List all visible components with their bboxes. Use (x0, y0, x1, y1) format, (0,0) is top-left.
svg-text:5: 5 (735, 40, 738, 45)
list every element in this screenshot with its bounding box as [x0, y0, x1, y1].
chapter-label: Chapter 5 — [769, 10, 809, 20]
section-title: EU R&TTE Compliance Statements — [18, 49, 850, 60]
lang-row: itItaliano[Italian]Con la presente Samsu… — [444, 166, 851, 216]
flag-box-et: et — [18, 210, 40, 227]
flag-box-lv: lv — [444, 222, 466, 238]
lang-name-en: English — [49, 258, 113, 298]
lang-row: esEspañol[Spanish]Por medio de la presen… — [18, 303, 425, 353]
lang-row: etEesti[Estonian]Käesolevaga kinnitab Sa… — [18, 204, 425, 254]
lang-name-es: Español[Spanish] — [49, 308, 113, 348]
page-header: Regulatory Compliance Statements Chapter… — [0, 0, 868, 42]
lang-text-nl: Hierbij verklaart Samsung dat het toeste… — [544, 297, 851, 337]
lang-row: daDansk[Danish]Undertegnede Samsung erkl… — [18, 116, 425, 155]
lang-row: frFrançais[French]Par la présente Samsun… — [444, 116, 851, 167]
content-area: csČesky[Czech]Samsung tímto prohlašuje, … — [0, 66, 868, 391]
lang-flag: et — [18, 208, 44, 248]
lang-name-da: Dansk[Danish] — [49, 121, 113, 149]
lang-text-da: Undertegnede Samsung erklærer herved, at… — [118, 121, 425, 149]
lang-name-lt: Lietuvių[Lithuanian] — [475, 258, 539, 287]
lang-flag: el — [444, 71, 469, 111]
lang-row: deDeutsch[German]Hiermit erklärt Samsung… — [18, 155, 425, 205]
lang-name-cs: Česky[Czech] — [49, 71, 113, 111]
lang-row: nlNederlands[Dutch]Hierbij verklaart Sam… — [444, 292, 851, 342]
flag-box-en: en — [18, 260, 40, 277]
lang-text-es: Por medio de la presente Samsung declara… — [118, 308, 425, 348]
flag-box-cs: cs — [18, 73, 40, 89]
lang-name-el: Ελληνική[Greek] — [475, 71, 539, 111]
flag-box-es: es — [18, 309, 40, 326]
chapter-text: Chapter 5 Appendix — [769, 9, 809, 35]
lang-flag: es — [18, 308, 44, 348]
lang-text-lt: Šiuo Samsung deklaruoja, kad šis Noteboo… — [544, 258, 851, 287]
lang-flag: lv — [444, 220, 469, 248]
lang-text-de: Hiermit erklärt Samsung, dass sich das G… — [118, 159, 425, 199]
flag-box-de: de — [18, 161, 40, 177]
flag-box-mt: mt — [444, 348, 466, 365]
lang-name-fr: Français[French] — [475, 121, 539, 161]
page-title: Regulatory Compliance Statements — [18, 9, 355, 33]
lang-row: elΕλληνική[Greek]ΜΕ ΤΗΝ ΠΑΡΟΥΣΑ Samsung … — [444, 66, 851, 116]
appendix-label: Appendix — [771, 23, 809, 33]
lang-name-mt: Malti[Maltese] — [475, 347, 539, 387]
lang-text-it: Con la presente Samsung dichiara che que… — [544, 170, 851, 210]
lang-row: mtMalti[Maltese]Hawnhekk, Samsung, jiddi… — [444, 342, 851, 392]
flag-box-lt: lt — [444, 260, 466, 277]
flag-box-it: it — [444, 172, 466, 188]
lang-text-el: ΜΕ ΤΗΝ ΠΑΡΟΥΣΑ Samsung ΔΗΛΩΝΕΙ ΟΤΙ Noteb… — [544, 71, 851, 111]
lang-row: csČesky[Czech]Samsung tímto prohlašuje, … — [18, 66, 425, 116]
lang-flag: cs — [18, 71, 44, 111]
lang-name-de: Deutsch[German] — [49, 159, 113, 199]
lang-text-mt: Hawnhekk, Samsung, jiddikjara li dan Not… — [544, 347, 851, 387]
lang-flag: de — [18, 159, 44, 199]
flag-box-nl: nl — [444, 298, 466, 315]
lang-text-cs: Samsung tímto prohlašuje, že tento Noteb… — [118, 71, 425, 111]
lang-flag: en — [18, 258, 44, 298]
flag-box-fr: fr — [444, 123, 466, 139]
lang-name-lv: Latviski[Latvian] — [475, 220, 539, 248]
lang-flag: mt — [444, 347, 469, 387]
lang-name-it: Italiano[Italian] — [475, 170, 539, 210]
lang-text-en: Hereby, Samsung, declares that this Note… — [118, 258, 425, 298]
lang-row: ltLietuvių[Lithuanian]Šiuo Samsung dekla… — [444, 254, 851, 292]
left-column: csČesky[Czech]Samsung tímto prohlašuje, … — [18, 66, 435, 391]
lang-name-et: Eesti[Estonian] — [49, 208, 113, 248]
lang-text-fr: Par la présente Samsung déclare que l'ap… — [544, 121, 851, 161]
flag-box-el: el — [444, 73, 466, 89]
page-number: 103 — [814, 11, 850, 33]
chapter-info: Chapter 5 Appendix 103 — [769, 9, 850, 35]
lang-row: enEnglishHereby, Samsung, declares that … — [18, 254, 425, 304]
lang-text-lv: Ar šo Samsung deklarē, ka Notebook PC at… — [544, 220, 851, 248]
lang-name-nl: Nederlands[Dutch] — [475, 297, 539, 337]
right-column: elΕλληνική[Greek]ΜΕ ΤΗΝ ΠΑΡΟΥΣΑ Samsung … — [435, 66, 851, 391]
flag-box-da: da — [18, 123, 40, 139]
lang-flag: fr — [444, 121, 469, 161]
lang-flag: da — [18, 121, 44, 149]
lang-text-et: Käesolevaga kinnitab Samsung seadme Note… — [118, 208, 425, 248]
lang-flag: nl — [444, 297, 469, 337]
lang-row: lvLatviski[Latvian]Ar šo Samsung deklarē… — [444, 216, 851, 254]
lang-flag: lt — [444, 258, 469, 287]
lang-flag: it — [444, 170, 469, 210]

•••

Instructions to follow →
The result should be every line that contains "prohlašuje", copied from the entries.

Response to the task →
content-area: csČesky[Czech]Samsung tímto prohlašuje, … — [0, 66, 868, 391]
lang-row: csČesky[Czech]Samsung tímto prohlašuje, … — [18, 66, 425, 116]
lang-text-cs: Samsung tímto prohlašuje, že tento Noteb… — [118, 71, 425, 111]
left-column: csČesky[Czech]Samsung tímto prohlašuje, … — [18, 66, 435, 391]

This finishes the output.